Reckless Kelly’s eighth studio album is a classic road record. Nearly all of the songs on Long Night Moon are about traveling, or saying goodbye before hitting the road. These sorts of songs should, logically, be worn out and boring after the decades. But people never seem to get sick of love songs, and bands never seem to get sick of writing road songs. Also, Reckless Kelly’s songwriter and lead singer, Willy Braun, has a rich, soulful voice and a lyrical point of view that’s equal parts self-deprecating and introspective. That helps a lot.

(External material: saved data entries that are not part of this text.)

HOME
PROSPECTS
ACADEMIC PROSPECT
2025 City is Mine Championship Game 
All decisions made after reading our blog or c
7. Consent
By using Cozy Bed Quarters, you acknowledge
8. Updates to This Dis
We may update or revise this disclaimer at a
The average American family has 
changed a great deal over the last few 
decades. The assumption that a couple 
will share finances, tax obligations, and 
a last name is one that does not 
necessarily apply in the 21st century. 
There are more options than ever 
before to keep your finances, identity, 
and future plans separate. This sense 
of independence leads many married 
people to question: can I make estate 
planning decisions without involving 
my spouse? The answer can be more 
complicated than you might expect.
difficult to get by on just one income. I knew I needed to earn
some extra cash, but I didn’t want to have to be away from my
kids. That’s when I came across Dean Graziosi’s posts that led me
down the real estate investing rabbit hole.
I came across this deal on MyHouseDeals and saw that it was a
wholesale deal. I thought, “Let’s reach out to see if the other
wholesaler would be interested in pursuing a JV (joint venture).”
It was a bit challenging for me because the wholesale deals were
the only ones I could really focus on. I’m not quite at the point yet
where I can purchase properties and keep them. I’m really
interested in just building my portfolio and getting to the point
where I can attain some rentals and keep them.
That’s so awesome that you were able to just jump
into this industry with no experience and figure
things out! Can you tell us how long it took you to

The album opens with “Long Night Moon”, a dark and sparsely arranged song that evokes late night drives down empty highways. Braun’s lyrics about getting out of the city and going home aren’t particularly excellent, but his delivery matches up perfectly with the music. Low piano chords, arco bass, and light, tom-oriented drumming set the stage perfectly for the simple acoustic guitar riff and the extended electric solo that closes out the song. It’s a hell of an opener, and the band has difficulty coming up with anything as distinctive until near the end of the record.

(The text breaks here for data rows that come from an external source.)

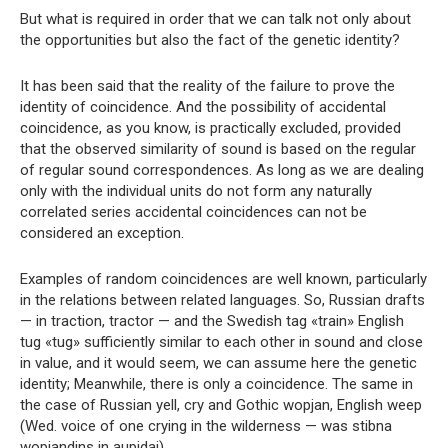
But what is required in order that we can talk not only about
the opportunities but also the fact of the genetic identity?
It has been said that the reality of the failure to prove the
identity of coincidence. And the possibility of accidental
coincidence, as you know, is practically excluded, provided
that the observed similarity of sound is based on the regular
of regular sound correspondences. As long as we are dealing
only with the individual units do not form any naturally
correlated series accidental coincidences can not be
considered an exception.
Examples of random coincidences are well known, particularly
in the relations between related languages. So, Russian drafts
— in traction, tractor — and the Swedish tag «train» English
tug «tug» sufficiently similar to each other in sound and close
in value, and it would seem, we can assume here the genetic
identity; Meanwhile, there is only a coincidence. The same in
the case of Russian yell, cry and Gothic wopjan, English weep
(Wed. voice of one crying in the wilderness — was stibna
wopjandins in aupidai).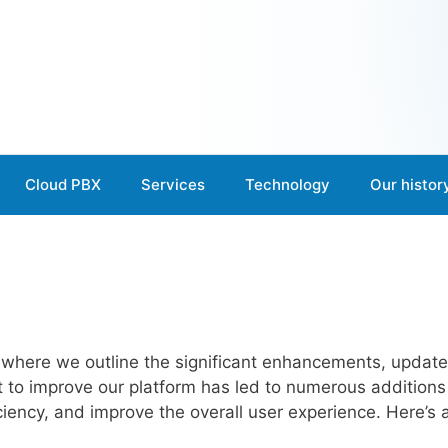
Cloud PBX
Services
Technology
Our histor
 where we outline the significant enhancements, updat
rt to improve our platform has led to numerous addition
ficiency, and improve the overall user experience. Here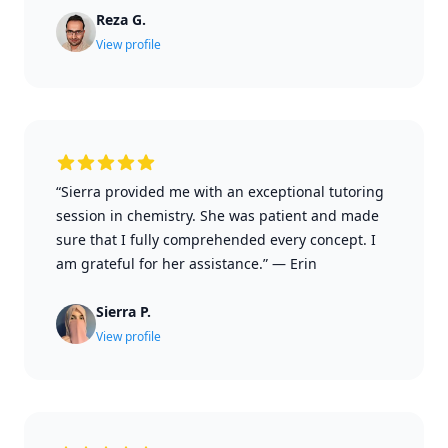
Reza G.
View profile
“Sierra provided me with an exceptional tutoring
session in chemistry. She was patient and made
sure that I fully comprehended every concept. I
am grateful for her assistance.”
—
Erin
Sierra P.
View profile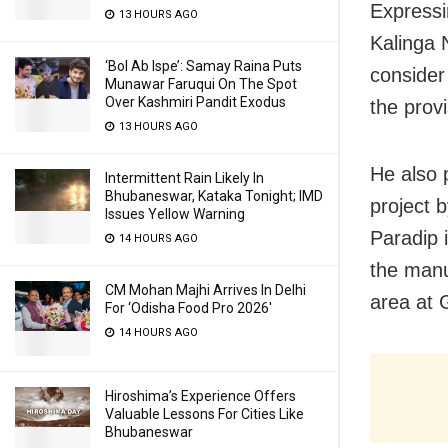
Expressi
13 HOURS AGO
Kalinga N
‘Bol Ab Ispe’: Samay Raina Puts
consider
Munawar Faruqui On The Spot
Over Kashmiri Pandit Exodus
the provi
13 HOURS AGO
He also 
Intermittent Rain Likely In
Bhubaneswar, Kataka Tonight; IMD
project 
Issues Yellow Warning
Paradip 
14 HOURS AGO
the manu
CM Mohan Majhi Arrives In Delhi
area at 
For ‘Odisha Food Pro 2026′
14 HOURS AGO
Hiroshima’s Experience Offers
Valuable Lessons For Cities Like
Bhubaneswar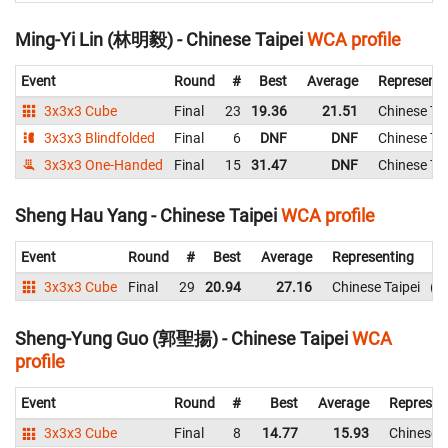
Ming-Yi Lin (林明毅) - Chinese Taipei
WCA profile
Event
Round
#
Best
Average
Representi
3x3x3 Cube
Final
23
19.36
21.51
Chinese Tai
3x3x3 Blindfolded
Final
6
DNF
DNF
Chinese Tai
3x3x3 One-Handed
Final
15
31.47
DNF
Chinese Tai
Sheng Hau Yang - Chinese Taipei
WCA profile
Event
Round
#
Best
Average
Representing
3x3x3 Cube
Final
29
20.94
27.16
Chinese Taipei
3
Sheng-Yung Guo (郭聖揚) - Chinese Taipei
WCA
profile
Event
Round
#
Best
Average
Represen
3x3x3 Cube
Final
8
14.77
15.93
Chinese T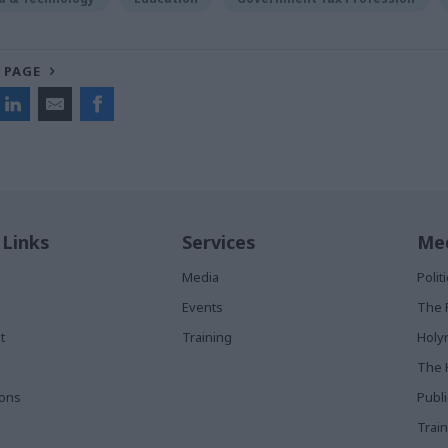
 PAGE
 Links
Services
Med
Media
Poli
Events
The 
t
Training
Holy
The 
ions
Publ
Train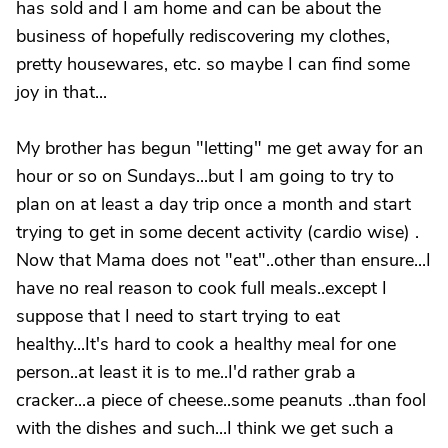
has sold and I am home and can be about the
business of hopefully rediscovering my clothes,
pretty housewares, etc. so maybe I can find some
joy in that...
My brother has begun "letting" me get away for an
hour or so on Sundays...but I am going to try to
plan on at least a day trip once a month and start
trying to get in some decent activity (cardio wise) .
Now that Mama does not "eat"..other than ensure...I
have no real reason to cook full meals..except I
suppose that I need to start trying to eat
healthy...It's hard to cook a healthy meal for one
person..at least it is to me..I'd rather grab a
cracker...a piece of cheese..some peanuts ..than fool
with the dishes and such...I think we get such a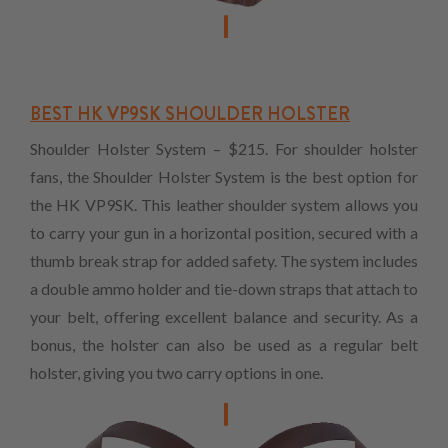
BEST HK VP9SK SHOULDER HOLSTER
Shoulder Holster System – $215. For shoulder holster
fans, the Shoulder Holster System is the best option for
the HK VP9SK. This leather shoulder system allows you
to carry your gun in a horizontal position, secured with a
thumb break strap for added safety. The system includes
a double ammo holder and tie-down straps that attach to
your belt, offering excellent balance and security. As a
bonus, the holster can also be used as a regular belt
holster, giving you two carry options in one.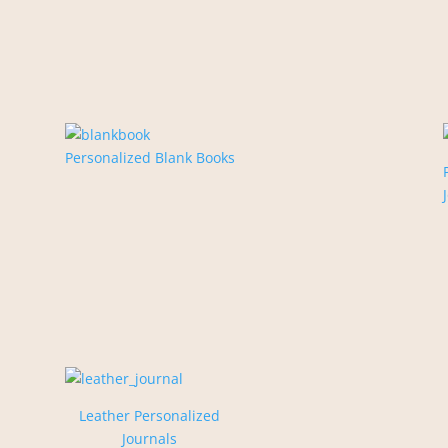
Personalized Blank Books
Leather Personalized
Journals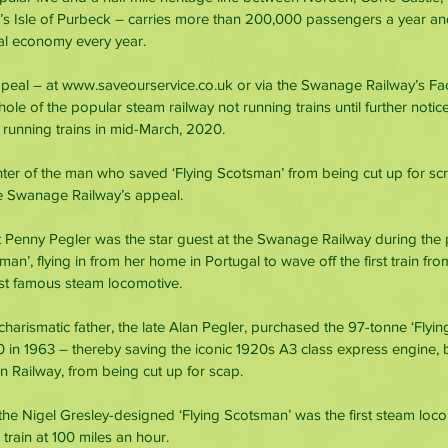
s Isle of Purbeck – carries more than 200,000 passengers a year an
cal economy every year.
ppeal – at www.saveourservice.co.uk or via the Swanage Railway’s F
hole of the popular steam railway not running trains until further notice
unning trains in mid-March, 2020.
er of the man who saved ‘Flying Scotsman’ from being cut up for scra
he Swanage Railway’s appeal.
at Penny Pegler was the star guest at the Swanage Railway during the 
sman’, flying in from her home in Portugal to wave off the first train f
st famous steam locomotive.
charismatic father, the late Alan Pegler, purchased the 97-tonne ‘Flyi
0 in 1963 – thereby saving the iconic 1920s A3 class express engine, bu
 Railway, from being cut up for scap.
 the Nigel Gresley-designed ‘Flying Scotsman’ was the first steam loco
train at 100 miles an hour.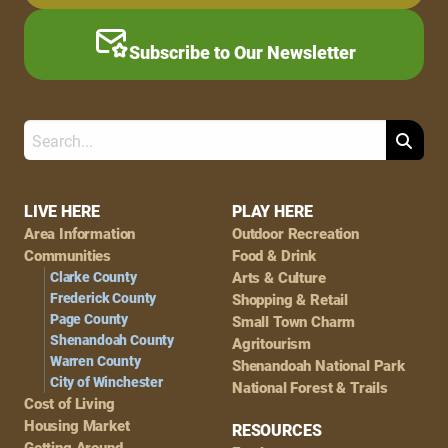
Subscribe to Our Newsletter
Search
Footer
LIVE HERE
PLAY HERE
Area Information
Outdoor Recreation
Navigation
Communities
Food & Drink
Clarke County
Arts & Culture
Frederick County
Shopping & Retail
Page County
Small Town Charm
Shenandoah County
Agritourism
Warren County
Shenandoah National Park
City of Winchester
National Forest & Trails
Cost of Living
Housing Market
RESOURCES
Getting Around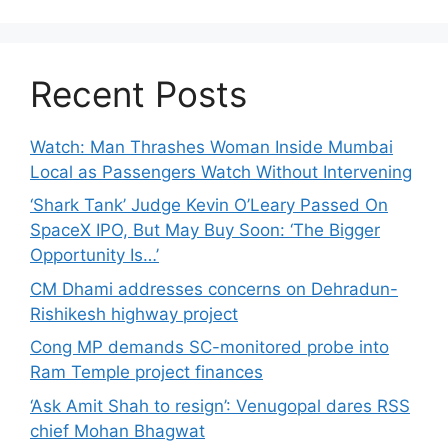
Recent Posts
Watch: Man Thrashes Woman Inside Mumbai
Local as Passengers Watch Without Intervening
‘Shark Tank’ Judge Kevin O’Leary Passed On
SpaceX IPO, But May Buy Soon: ‘The Bigger
Opportunity Is…’
CM Dhami addresses concerns on Dehradun-
Rishikesh highway project
Cong MP demands SC-monitored probe into
Ram Temple project finances
‘Ask Amit Shah to resign’: Venugopal dares RSS
chief Mohan Bhagwat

Just because what follows “Long Night Moon” is more typical roots-rock songwriting doesn’t mean it isn’t quality material. “Real Cool Hand” is a solid mid-tempo rocker about a woman who subtly controls the relationship, while “Irish Goodbye” is a fiddle and lap steel guitar-driven ballad about leaving without actually saying goodbye. The clever “Be My Friend (In Real Life)” is the true standout in the middle of the album. The song is driven by the refrain “Put down your devices and live your life / Won’t you be my friend in real life?” This plea comes across not as whiny, but as an honest call for human interaction. As a band working in bars and clubs across North America, seeing the audience from behind their cell phones probably gets old night after night.
While most of Long Night Moon is strong, Reckless Kelly occasionally falls into pedestrian country-rock. “The Girl I Knew” is pleasant but completely unremarkable musically, and the lyrics about a girl who constantly claims to be a changed woman but is constantly lying isn’t particularly compelling. “I Can’t Stand It” sounds almost exactly the same as “Be My Friend (In Real Life)” without the clever lyrical conceit.

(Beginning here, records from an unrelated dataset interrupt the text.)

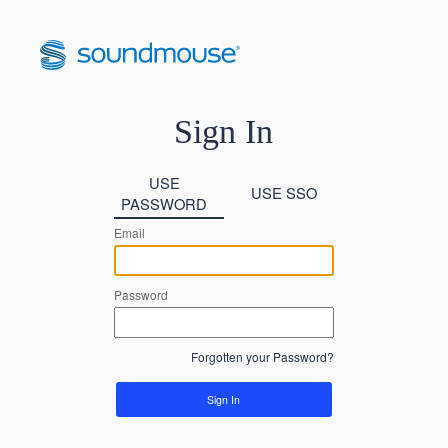
Sign In
USE
USE SSO
PASSWORD
Email
Password
Forgotten your Password?
Sign In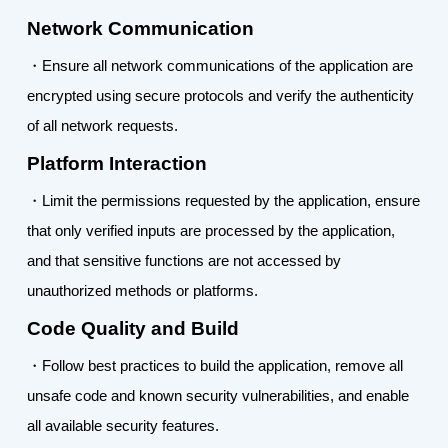
Network Communication
・Ensure all network communications of the application are
encrypted using secure protocols and verify the authenticity
of all network requests.
Platform Interaction
・Limit the permissions requested by the application, ensure
that only verified inputs are processed by the application,
and that sensitive functions are not accessed by
unauthorized methods or platforms.
Code Quality and Build
・Follow best practices to build the application, remove all
unsafe code and known security vulnerabilities, and enable
all available security features.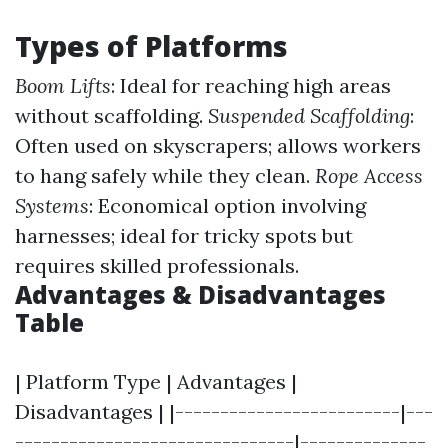
Types of Platforms
Boom Lifts
: Ideal for reaching high areas
without scaffolding.
Suspended Scaffolding
:
Often used on skyscrapers; allows workers
to hang safely while they clean.
Rope Access
Systems
: Economical option involving
harnesses; ideal for tricky spots but
requires skilled professionals.
Advantages & Disadvantages
Table
| Platform Type | Advantages |
Disadvantages | |-------------------------|---
-------------------------------|--------------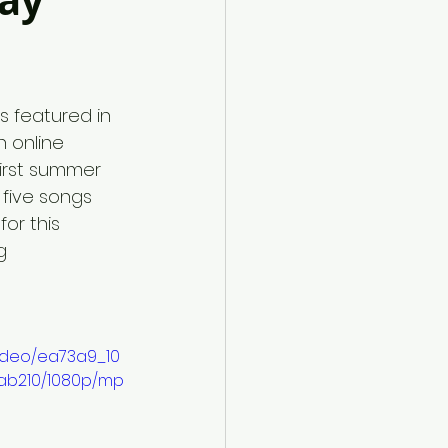
May
s featured in 
h online 
 first summer 
five songs  
or this 
g
video/ea73a9_10
ab210/1080p/mp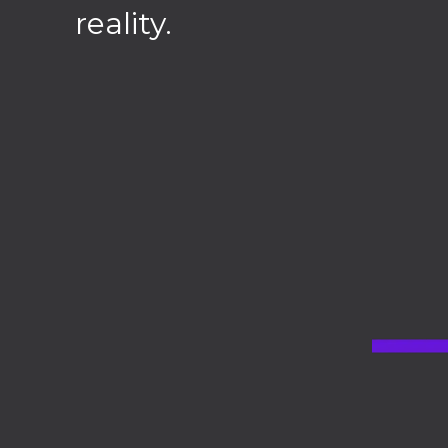
reality.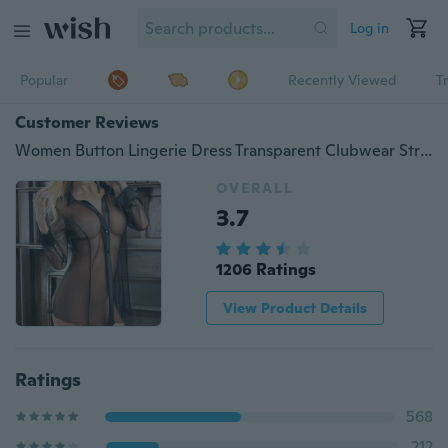
Log in
Popular
Recently Viewed
T
Customer Reviews
Women Button Lingerie Dress Transparent Clubwear Stripper Long Sleeve Blouse New YVO
OVERALL
3.7
1206 Ratings
View Product Details
Ratings
568
212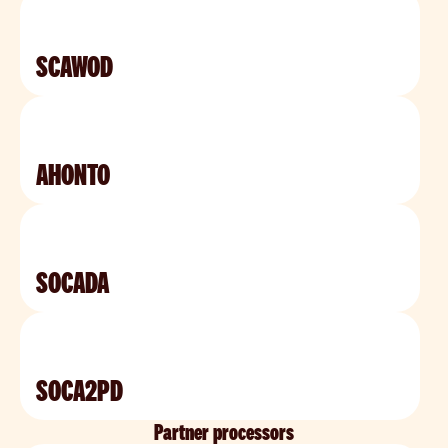
SCAWOD
AHONTO
SOCADA
SOCA2PD
Partner processors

The record gets back on track with “Didn’t Mean to Break Your Heart”, which finds the band pulling out the old harmonica-plus-acoustic guitar trope. But it’s a perfectly placed sonic change of pace song that is very welcome at that point on the album, and leads nicely into the closing trilogy of songs. This trilogy begins with “The Only Home I’ve Ever Known”, a gently rolling country song with a nicely played background duet between fiddle and distorted slide guitar. As the song comes to a close, it fades smoothly back into the instrumental “Long Night Moon (Reprise)”, which lasts for about a minute. And as the reprise fades away, the acoustic guitar riff slides right into closer “Idaho”. The three songs flow seamlessly, and “Idaho” manages to recall “Long Night Moon” without being a pale imitation. Lyrically, Braun talks about arriving back home in Idaho. One presumes this is where he was heading in “Long Night Moon”, and it provides a nice, quiet bookend to the album.
Despite a couple of middling songs, the good stuff on Long Night Moon is very good indeed. Reckless Kelly are clearly comfortable with themselves, which means they aren’t pushing any genre boundaries here but are focused on writing strong material. In the 20th century the music they play would likely be referred to as “country.” But their website and press materials studiously avoid using that term. It’s interesting to see how bands in the 21st century who are influenced by classic country music all seem to gravitate towards terms like “Americana” and “roots rock.” Perhaps they are seeking out a completely different audience than their brethren in the pop, arena rock, and “Yee haw, redneck life is awesome!”-oriented mainstream country genre. But their avoidance of the term is interesting.